Well, Daniel, I can say from personal experience that, yes, I have been. Numerous times, actually. Most of the cases are centered around unattainable guys or guys who are out of my league. But there was once a time when the cards were in my favor, or so I thought: I had a close friend who could have easily been mistaken for a brother or a cousin because of how much we were alike. But what he didn’t know is that I was in love with him. I would send him gifts for his birthday and Christmas in addition to all my long-distance friends, but, oddly enough, he was the only guy in the circle for whom I shopped.
I did eventually get his attention, and he invited me to his hometown for a week. He treated me to many outings, showed signs that he was interested whenever I caught him looking at me, and… well, I’ll let you fill in the blanks yourself. And just as I was about done with my house of cards, he met someone whom he would later marry a few years later. He finally came clean as to when exactly he was getting married, and I told him the truth then. Needless to say, we both sucker-punched each other: he hadn’t realized I was seeing him as much more than just a friend, and I was never in the running for a committed, long-term relationship with him.
The house of cards came crashing down hard that day, and I’ve never been able to pick the pieces back up since. Usually, when guys friendzone me, it’s because they see me as the girl next door.

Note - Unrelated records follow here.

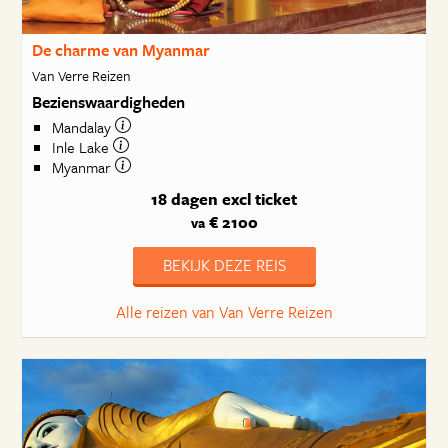
De charme van Myanmar
Van Verre Reizen
Bezienswaardigheden
Mandalay
Inle Lake
Myanmar
18 dagen
excl ticket
€ 2100
va
BEKIJK DEZE REIS
Alle reizen van Van Verre Reizen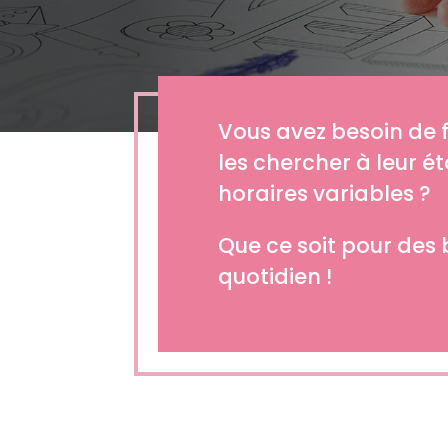
Vous avez besoin de f
les chercher à leur é
horaires variables ?
Que ce soit pour des 
quotidien !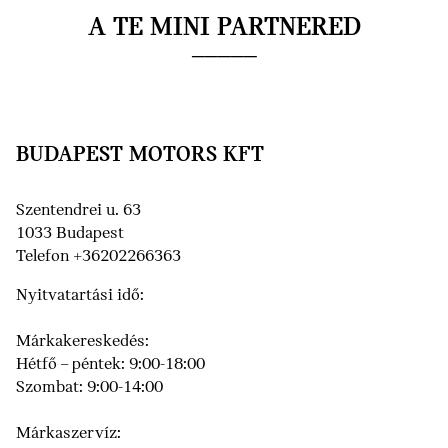
A TE MINI PARTNERED
BUDAPEST MOTORS KFT
Szentendrei u. 63
1033 Budapest
Telefon +36202266363
Nyitvatartási idő:
Márkakereskedés:
Hétfő – péntek: 9:00-18:00
Szombat: 9:00-14:00
Márkaszervíz: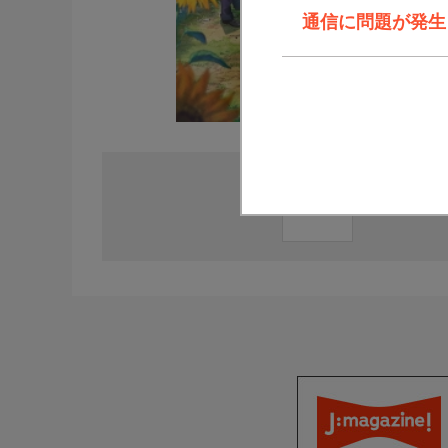
通信に問題が発生しま
直近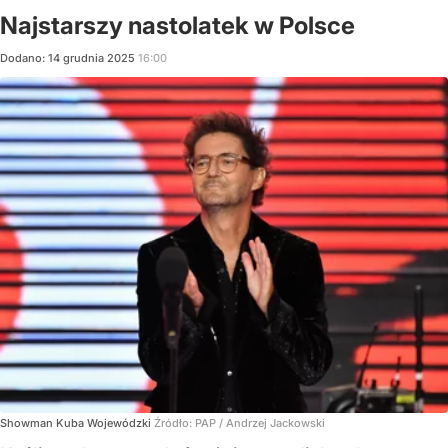
Najstarszy nastolatek w Polsce
Dodano:
14
grudnia
2025
16:00
Showman Kuba Wojewódzki
Źródło:
PAP
/
Andrzej Jackowski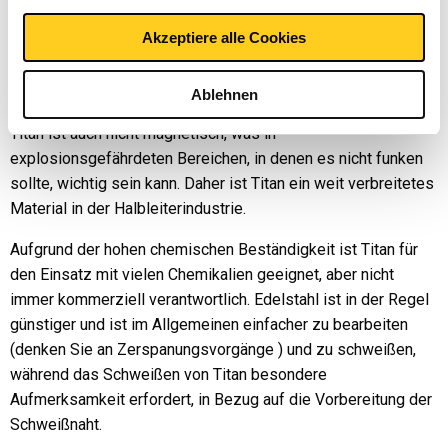
Korrosionsbeständigkeit, aber auch gegen verschiedene
Akzeptiere alle Cookies
chemische Substanzen wie Salpetersäure, Lauge,
Essigsäure, Formaldehyd und Schwefelsäure bis zu einer
Konzentration von max. 20% bei Raumtemperatur.
Ablehnen
Titan ist auch nicht magnetisch, was in
explosionsgefährdeten Bereichen, in denen es nicht funken
sollte, wichtig sein kann. Daher ist Titan ein weit verbreitetes
Material in der Halbleiterindustrie.
Aufgrund der hohen chemischen Beständigkeit ist Titan für
den Einsatz mit vielen Chemikalien geeignet, aber nicht
immer kommerziell verantwortlich. Edelstahl ist in der Regel
günstiger und ist im Allgemeinen einfacher zu bearbeiten
(denken Sie an Zerspanungsvorgänge ) und zu schweißen,
während das Schweißen von Titan besondere
Aufmerksamkeit erfordert, in Bezug auf die Vorbereitung der
Schweißnaht.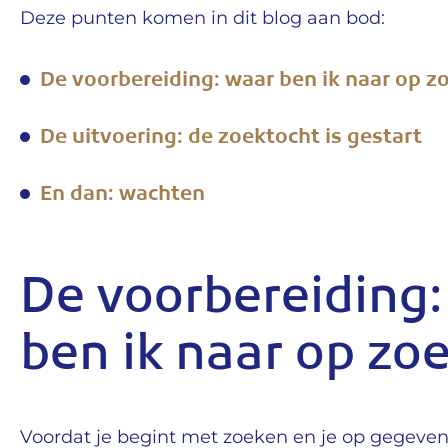
Deze punten komen in dit blog aan bod:
De voorbereiding: waar ben ik naar op z
De uitvoering: de zoektocht is gestart
En dan: wachten
De voorbereiding:
ben ik naar op zo
Voordat je begint met zoeken en je op gegev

Sometimes, it’s the fact that I act like I’m one of the guys, and they feel weird about going beyond being friends with me. And more often than not, the “girl-friendzone” doesn’t last long, as guys have the tendency to just drop the friendship completely and run far, far away. Don’t ask me why, but it just seems to be the natural reaction to the male mind.
On the other hand if a good-hearted guy friendzone you and you haven’t done anything of the sexual or romantic nature, it’s a better (not bitter!) pill to swallow. You can be just friends, providing that the two of you make some sort of agreement to keep your friendship on a platonic level. One of my old college buddies and I stay in contact via Facebook. He’s not part of my inner circle, mind you, but I did have somewhat of a crush on him. Alas, he, too, got married, but I wasn’t as hurt with him as I was with the one above. We never went on dates, but we got to know each other pretty well. Even if he was to divorce his wife, I still wouldn’t cross the line and ruin our friendship. And to be honest, him friendzoning me was probably the best for both of us. He’s almost like the older brother I never had.
So, no, Daniel, friendzoning shouldn’t be all about the guys. Women go through it too. And it’s not the fact that we get upset because we (excuse me for my lewdness) don’t get laid. It’s the fact that we don’t get the romance, the commitment, and the fidelity that comes the sex. The guy thinks he got friendzoned because the girl doesn’t want to sleep with him. For the girl who’s been in my shoes or similar ones, it’s the complete opposite: the guy doesn’t want more than just sex. He’ll lure you in, and you’ll do favors for all kinds for him until you come forward and pour out your heart and soul to him. And men say we’re manipulative.
I’ll let you ladies laugh at that thought.